**TASK TO COMPLETE**
The required answer is a copy of each line in the entries below that includes "List".

**INPUT FOR THIS TASK**
-----

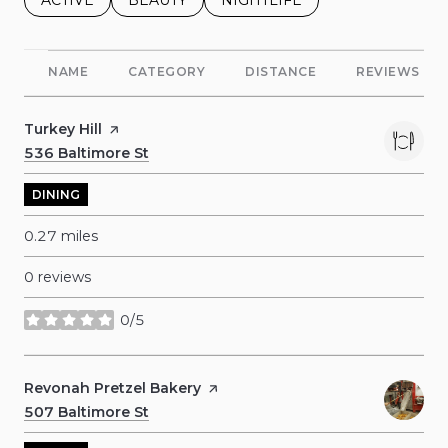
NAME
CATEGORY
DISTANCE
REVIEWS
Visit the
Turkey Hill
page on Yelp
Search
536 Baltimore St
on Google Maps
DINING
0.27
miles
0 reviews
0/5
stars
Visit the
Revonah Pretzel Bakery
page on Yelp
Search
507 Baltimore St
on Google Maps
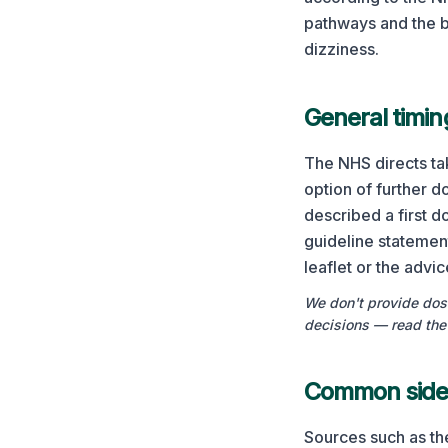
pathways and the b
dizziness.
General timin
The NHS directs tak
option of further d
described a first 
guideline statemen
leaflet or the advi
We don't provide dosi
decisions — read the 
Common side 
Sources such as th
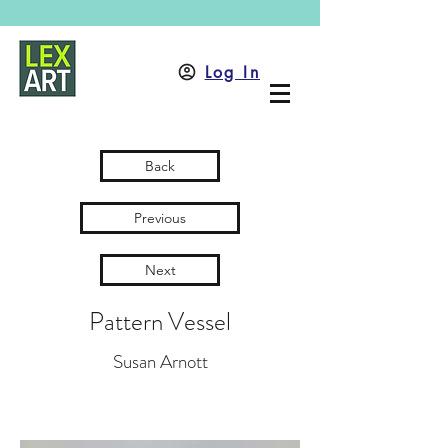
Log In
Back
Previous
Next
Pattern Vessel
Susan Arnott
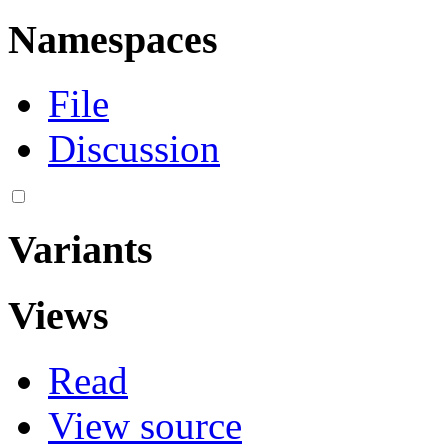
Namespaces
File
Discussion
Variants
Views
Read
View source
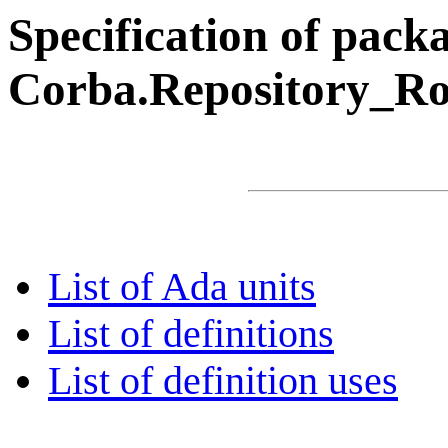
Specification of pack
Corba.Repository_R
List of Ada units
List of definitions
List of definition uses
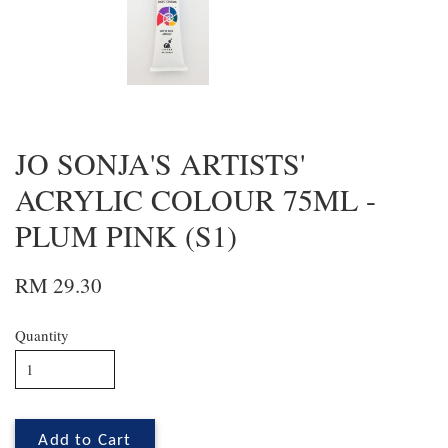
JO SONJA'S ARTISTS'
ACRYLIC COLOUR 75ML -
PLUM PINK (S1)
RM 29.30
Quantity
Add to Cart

-----

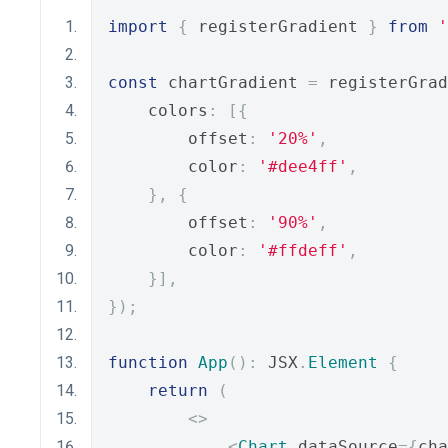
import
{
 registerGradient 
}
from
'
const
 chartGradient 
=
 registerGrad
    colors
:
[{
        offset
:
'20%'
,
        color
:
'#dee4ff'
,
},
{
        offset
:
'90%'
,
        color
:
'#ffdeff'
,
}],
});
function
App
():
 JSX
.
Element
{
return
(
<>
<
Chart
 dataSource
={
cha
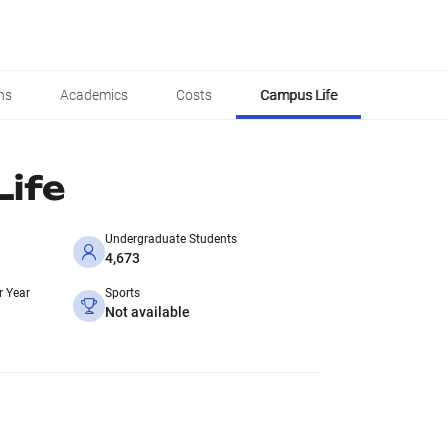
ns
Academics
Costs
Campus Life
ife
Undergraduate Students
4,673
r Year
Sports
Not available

-----

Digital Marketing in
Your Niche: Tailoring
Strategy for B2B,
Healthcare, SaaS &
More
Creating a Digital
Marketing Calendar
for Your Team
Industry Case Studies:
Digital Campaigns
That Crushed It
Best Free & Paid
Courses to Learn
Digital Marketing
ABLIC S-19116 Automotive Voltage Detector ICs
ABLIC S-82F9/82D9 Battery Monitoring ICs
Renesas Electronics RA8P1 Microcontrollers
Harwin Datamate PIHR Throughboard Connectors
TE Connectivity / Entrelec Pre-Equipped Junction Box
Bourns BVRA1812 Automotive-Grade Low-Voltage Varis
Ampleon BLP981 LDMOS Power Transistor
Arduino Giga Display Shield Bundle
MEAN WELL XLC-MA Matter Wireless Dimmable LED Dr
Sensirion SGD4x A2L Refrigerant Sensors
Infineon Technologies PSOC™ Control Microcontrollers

-----

**REPLY TO THE EXERCISE**
List of Ada units
List of definitions
List of definition uses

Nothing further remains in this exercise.